** Opening PROVIDED ENTRIES block **

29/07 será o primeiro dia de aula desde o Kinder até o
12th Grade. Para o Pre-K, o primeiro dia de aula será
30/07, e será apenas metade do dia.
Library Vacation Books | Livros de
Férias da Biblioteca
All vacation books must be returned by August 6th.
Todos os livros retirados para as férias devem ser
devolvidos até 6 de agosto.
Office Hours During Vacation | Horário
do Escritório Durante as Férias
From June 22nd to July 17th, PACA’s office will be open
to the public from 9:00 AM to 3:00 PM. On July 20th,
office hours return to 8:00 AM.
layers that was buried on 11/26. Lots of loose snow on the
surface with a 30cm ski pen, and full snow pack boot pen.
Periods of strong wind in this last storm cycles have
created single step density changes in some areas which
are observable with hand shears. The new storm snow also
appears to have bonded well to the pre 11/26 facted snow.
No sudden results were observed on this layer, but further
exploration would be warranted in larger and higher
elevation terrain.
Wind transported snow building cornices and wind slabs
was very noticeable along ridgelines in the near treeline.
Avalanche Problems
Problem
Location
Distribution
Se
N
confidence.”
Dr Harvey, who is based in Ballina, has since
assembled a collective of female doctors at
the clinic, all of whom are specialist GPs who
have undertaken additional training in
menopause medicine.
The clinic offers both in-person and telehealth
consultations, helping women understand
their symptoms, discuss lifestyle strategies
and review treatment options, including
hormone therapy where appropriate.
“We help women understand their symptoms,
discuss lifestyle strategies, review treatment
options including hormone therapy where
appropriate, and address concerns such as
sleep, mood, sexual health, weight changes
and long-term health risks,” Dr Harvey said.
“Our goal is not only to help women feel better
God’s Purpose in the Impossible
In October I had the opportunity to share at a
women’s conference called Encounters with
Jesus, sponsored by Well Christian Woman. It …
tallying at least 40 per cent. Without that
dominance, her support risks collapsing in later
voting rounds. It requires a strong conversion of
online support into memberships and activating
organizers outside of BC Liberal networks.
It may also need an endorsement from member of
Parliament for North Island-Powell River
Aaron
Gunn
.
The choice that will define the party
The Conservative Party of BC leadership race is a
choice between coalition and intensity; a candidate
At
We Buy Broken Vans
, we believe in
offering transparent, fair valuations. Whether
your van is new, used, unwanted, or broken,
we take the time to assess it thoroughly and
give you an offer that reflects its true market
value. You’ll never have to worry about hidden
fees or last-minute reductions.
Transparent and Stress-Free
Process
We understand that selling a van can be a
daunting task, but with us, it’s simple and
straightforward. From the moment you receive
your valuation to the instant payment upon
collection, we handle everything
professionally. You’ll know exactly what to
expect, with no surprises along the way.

** Closing PROVIDED ENTRIES block **
** Opening PROVIDED ENTRIES block **

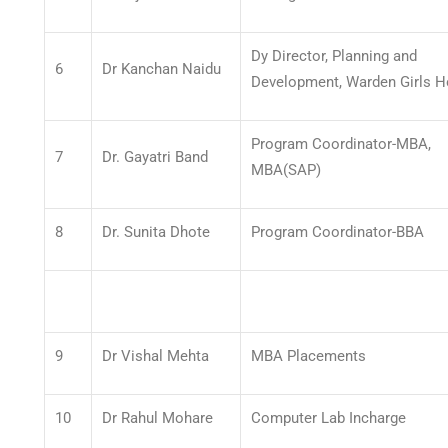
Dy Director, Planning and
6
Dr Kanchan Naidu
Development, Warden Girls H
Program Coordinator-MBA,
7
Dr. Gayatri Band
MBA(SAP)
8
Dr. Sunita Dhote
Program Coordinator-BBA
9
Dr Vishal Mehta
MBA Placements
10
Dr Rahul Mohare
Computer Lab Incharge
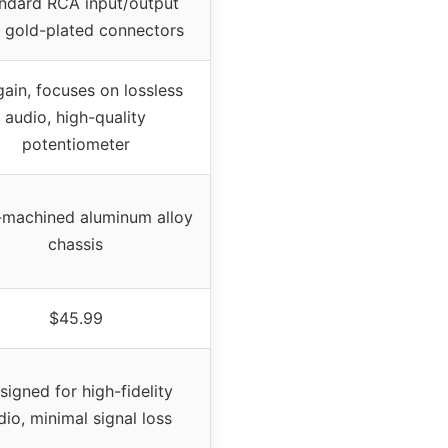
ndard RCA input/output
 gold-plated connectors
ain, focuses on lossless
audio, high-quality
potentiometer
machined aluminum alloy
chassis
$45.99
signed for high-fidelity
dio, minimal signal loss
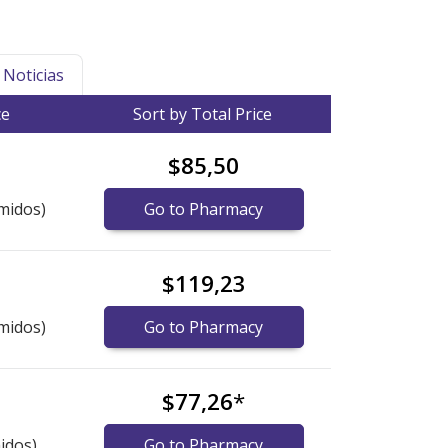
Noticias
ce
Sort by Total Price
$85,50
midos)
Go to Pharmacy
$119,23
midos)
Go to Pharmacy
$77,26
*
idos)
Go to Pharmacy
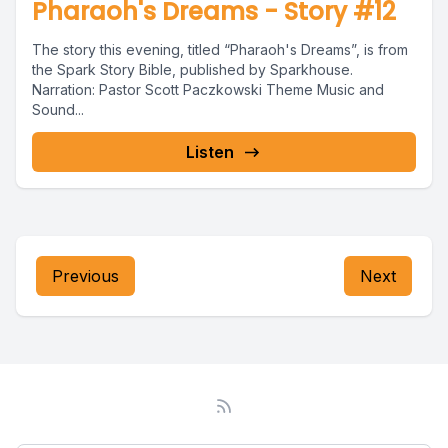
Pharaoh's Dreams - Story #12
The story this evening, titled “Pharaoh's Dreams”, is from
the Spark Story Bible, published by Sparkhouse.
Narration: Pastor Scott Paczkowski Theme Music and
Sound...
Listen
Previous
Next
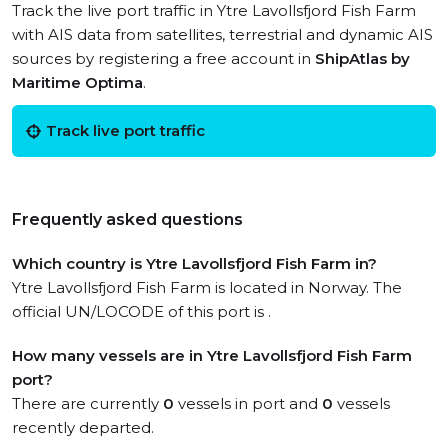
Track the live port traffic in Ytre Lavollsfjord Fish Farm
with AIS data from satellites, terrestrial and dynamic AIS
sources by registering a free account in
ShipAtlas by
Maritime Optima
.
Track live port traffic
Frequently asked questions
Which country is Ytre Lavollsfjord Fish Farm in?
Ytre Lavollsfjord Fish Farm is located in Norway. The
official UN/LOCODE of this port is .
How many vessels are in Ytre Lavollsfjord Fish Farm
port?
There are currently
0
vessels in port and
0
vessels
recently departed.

** Closing PROVIDED ENTRIES block **
** Opening PROVIDED ENTRIES block **

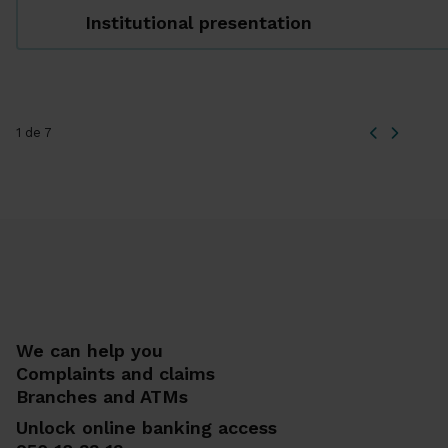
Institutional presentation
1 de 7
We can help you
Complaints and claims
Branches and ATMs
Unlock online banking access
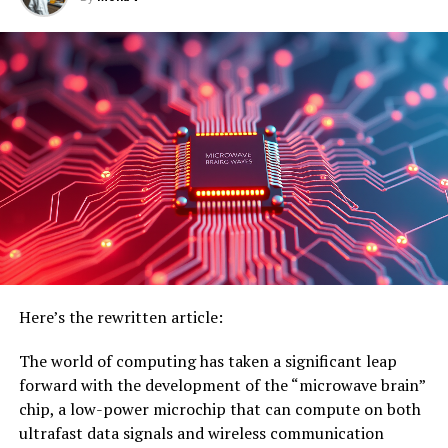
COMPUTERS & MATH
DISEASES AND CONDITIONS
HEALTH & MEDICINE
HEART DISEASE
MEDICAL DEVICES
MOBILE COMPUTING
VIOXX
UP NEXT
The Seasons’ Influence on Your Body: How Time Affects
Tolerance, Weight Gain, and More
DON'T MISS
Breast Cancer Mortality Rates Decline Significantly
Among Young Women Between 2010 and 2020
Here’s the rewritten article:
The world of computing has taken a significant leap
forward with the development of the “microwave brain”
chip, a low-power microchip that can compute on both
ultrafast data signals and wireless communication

** Closing PROVIDED ENTRIES block **

Filter the records above for lines with "Harvey".

Dr Harvey, who is based in Ballina, has since
and long-term health risks,” Dr Harvey said.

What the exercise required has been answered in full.